Harmony calls this a "jumbo" body but I think of it as a "swelled dreadnought" shape instead due to that big waist.




I lubed the tuners and they're working just fine.

As an aside: aren't 12-string slotted headstocks excellent?


The heelcap is missing but it doesn't hurt the vibe.






This is the 2" +/- hairline crack on the waist side. I've cleated it inside so it's good to go.


There's a small wedge of filler at the neck joint from shoving the neck angle back enough to get good height at the bridge. You wouldn't notice it without a direct shot like this, though.

Comments

TheRolexMan said…
How in the world does that stand alone bone bridge stay in place without the wood that it would normally be slotted in to? Did you carve a little channel for it and glue it? Cause it looks so fragile. Every time you take the strings off, doesn't it just fall out? Never seen anything like this before but yes, if it stays in place, it will sound better.
Jake Wildwood said…
Well, the bone is certainly not fragile -- and yes, if you take all of the strings off at once, it will simply fall off -- but string changes are always better one by one. Mandolins, banjos, bouzoukis, citterns, and almost all tailpiece-style flattop and archtop guitars use this setup, which is called "floating bridge." Most modern guitar players are unfamiliar with it, which is why it looks odd to you. String tension holds it in place. If you're into electrics, you know that string tension is what holds the adjustable bridge on a Les Paul in place, too, or most archtop electric jazz guitars.

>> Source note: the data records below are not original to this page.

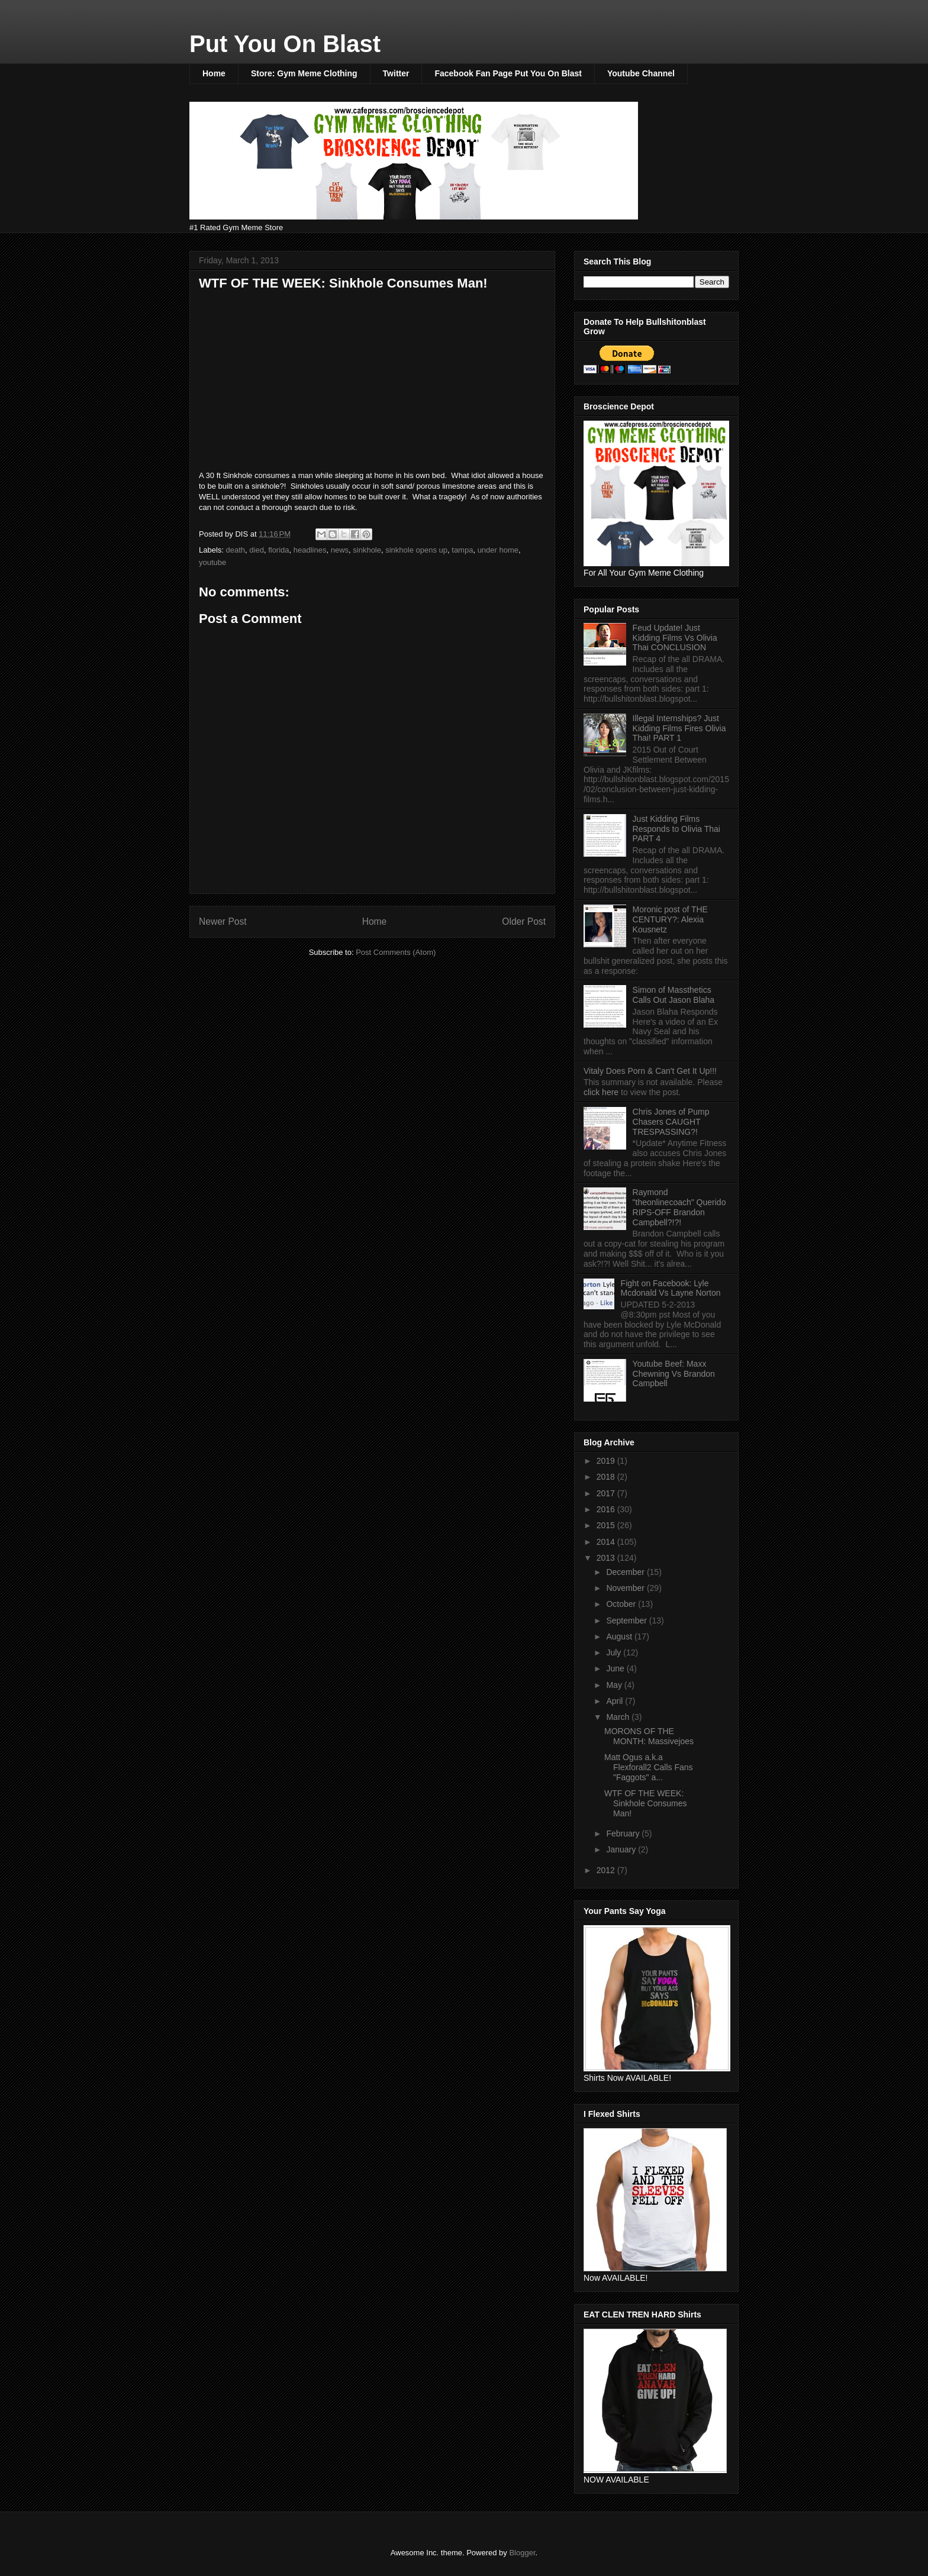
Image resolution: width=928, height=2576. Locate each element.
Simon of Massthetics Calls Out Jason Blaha (674, 995)
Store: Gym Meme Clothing (304, 73)
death (236, 549)
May (615, 1685)
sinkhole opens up (416, 549)
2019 (607, 1460)
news (340, 549)
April (615, 1701)
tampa (462, 549)
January (622, 1849)
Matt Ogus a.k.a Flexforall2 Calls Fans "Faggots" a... (648, 1767)
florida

On the latest version of this mod, the owner had me use the original bridge and knock the neck angle back even farther:

https://antebelluminstruments.blogspot.com/2017/06/1968-harmony-h1270-sovereign-12-string.html

That bridge isn't attached (as per the original design, too), but features adjusters like an archtop guitar.
Oscar Stern said…
Wait a minute 25.25, that's a little shorter than 25.5 on most 12 string Guitars so you could tune this up to E w/ 9s or 8s.